(DATA IN THIS EXERCISE Opens)
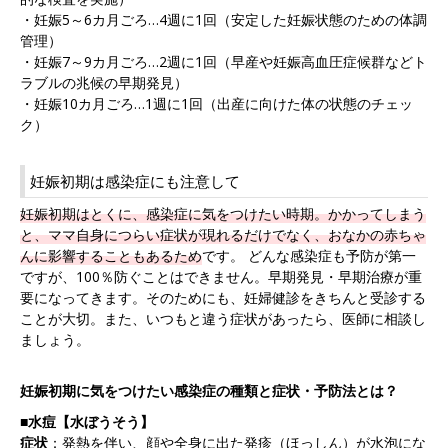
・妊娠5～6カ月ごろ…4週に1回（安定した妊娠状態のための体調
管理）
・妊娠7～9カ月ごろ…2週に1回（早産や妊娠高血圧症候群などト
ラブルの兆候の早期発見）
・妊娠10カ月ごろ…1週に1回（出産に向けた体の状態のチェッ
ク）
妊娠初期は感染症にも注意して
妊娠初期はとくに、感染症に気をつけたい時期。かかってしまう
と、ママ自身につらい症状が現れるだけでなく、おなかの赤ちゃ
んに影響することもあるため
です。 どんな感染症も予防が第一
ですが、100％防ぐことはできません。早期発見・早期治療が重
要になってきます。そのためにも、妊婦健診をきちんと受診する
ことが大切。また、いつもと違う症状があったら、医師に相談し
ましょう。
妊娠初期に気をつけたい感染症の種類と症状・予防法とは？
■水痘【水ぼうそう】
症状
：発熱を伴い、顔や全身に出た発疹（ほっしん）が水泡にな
(DATA IN THIS EXERCISE Closes)
● **TASK ITEM**: Pictures aside, repeat each entry in full and without change.

● **COMPLETED TASK**:
・妊娠5～6カ月ごろ…4週に1回（安定した妊娠状態のための体調
管理）
・妊娠7～9カ月ごろ…2週に1回（早産や妊娠高血圧症候群などト
ラブルの兆候の早期発見）
・妊娠10カ月ごろ…1週に1回（出産に向けた体の状態のチェッ
ク）
妊娠初期は感染症にも注意して
妊娠初期はとくに、感染症に気をつけたい時期。かかってしまう
と、ママ自身につらい症状が現れるだけでなく、おなかの赤ちゃ
んに影響することもあるため
です。 どんな感染症も予防が第一
ですが、100％防ぐことはできません。早期発見・早期治療が重
要になってきます。そのためにも、妊婦健診をきちんと受診する
ことが大切。また、いつもと違う症状があったら、医師に相談し
ましょう。
妊娠初期に気をつけたい感染症の種類と症状・予防法とは？
■水痘【水ぼうそう】
症状
：発熱を伴い、顔や全身に出た発疹（ほっしん）が水泡にな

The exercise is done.